- WORK TASK
Starting from the line that holds "na Správce nebo", print each remaining line of the entries exactly, ending with the last.

- AVAILABLE DATA
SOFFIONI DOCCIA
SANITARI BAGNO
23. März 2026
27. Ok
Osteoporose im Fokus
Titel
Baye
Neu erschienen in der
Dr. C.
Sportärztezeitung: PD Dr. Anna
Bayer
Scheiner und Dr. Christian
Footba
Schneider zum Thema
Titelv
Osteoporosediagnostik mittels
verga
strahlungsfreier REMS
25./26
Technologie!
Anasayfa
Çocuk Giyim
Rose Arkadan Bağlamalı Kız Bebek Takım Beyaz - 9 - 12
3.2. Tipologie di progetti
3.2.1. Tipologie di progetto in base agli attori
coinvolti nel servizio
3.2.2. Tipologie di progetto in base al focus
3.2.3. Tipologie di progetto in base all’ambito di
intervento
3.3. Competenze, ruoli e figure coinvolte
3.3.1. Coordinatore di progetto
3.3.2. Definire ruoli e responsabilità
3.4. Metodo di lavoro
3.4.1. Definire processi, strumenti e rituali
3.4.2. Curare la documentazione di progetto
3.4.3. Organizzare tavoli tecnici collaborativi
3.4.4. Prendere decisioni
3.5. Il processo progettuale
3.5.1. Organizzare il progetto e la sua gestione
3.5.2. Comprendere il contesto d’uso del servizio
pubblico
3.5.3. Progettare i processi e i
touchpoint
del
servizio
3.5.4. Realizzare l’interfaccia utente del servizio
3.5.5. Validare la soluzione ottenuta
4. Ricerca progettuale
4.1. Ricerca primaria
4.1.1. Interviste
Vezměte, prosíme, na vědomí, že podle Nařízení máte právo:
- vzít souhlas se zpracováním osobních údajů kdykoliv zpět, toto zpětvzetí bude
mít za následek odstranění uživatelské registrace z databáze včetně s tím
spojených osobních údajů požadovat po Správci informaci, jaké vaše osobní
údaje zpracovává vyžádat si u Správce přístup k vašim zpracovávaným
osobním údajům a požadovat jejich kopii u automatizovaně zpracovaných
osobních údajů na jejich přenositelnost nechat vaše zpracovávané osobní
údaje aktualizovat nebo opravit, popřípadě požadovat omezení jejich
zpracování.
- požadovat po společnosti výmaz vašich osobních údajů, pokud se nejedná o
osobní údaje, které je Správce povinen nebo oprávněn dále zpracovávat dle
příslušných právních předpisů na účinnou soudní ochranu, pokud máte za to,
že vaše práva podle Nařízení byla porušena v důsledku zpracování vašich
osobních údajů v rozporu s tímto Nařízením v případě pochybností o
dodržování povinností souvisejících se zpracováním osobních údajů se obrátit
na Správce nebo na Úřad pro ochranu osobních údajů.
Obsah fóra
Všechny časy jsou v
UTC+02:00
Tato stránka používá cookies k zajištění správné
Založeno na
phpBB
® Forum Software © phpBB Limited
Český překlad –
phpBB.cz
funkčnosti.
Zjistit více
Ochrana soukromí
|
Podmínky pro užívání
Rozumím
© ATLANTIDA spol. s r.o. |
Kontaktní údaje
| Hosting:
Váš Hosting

- RESULT
na Správce nebo na Úřad pro ochranu osobních údajů.
Obsah fóra
Všechny časy jsou v
UTC+02:00
Tato stránka používá cookies k zajištění správné
Založeno na
phpBB
® Forum Software © phpBB Limited
Český překlad –
phpBB.cz
funkčnosti.
Zjistit více
Ochrana soukromí
|
Podmínky pro užívání
Rozumím
© ATLANTIDA spol. s r.o. |
Kontaktní údaje
| Hosting:
Váš Hosting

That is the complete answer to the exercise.